(Exercise materials begins)
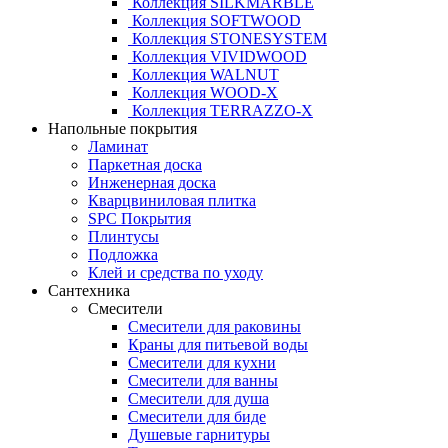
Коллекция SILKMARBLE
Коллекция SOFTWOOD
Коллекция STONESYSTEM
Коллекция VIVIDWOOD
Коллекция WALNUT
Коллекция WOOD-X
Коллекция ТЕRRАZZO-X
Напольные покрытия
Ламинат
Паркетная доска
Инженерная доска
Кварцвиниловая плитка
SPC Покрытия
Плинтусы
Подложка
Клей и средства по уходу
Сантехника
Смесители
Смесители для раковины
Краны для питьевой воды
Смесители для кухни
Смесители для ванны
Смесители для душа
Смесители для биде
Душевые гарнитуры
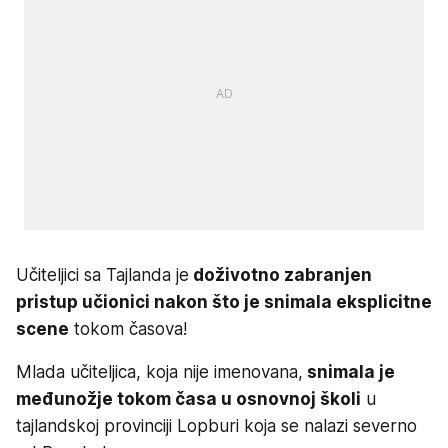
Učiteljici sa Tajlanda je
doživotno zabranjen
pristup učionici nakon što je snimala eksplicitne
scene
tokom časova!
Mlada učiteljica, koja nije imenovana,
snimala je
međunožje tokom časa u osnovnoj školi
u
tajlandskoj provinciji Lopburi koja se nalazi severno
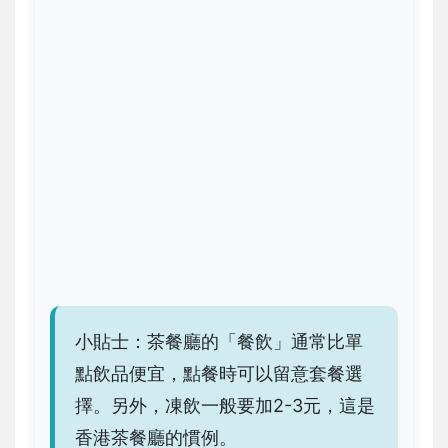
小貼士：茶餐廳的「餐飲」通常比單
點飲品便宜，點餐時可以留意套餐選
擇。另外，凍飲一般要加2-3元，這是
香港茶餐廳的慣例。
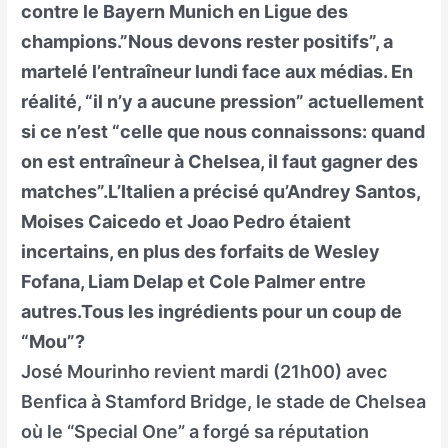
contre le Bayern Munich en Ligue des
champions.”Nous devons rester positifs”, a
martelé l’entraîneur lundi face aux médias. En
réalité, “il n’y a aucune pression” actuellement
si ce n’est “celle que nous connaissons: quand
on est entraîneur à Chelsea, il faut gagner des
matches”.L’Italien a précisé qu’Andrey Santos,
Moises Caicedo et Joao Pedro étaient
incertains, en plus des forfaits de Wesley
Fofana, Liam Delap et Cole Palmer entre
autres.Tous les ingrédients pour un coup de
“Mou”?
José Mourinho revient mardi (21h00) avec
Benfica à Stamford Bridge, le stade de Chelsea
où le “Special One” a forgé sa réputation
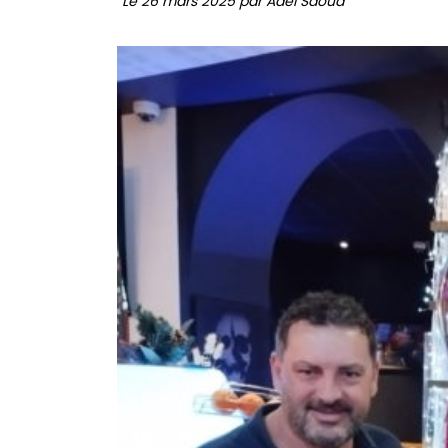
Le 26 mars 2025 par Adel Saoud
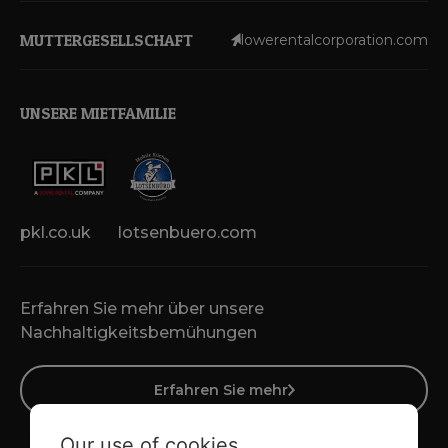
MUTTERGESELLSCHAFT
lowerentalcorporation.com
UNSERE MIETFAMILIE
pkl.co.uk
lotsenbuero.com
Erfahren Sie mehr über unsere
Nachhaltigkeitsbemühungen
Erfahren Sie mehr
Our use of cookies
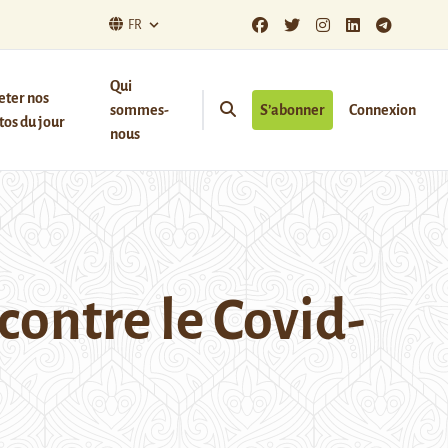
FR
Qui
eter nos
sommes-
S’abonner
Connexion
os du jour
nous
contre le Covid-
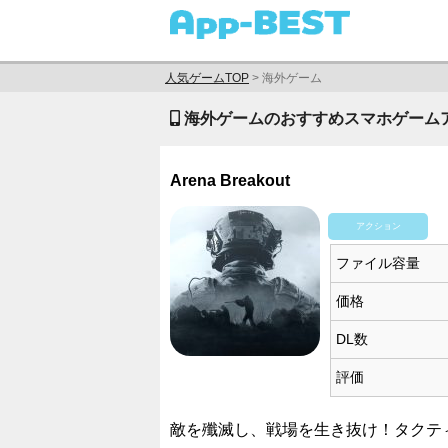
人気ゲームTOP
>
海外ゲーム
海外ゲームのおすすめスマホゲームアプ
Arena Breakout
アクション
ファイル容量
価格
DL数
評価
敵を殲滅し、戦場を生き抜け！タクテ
(Exercise materials ends)
Your goal
Search each line of the data above for "Коллекция", and copy the lines where it occurs.

Written response
Коллекция SILKMARBLE
Коллекция SOFTWOOD
Коллекция STONESYSTEM
Коллекция VIVIDWOOD
Коллекция WALNUT
Коллекция WOOD-X
Коллекция ТЕRRАZZO-X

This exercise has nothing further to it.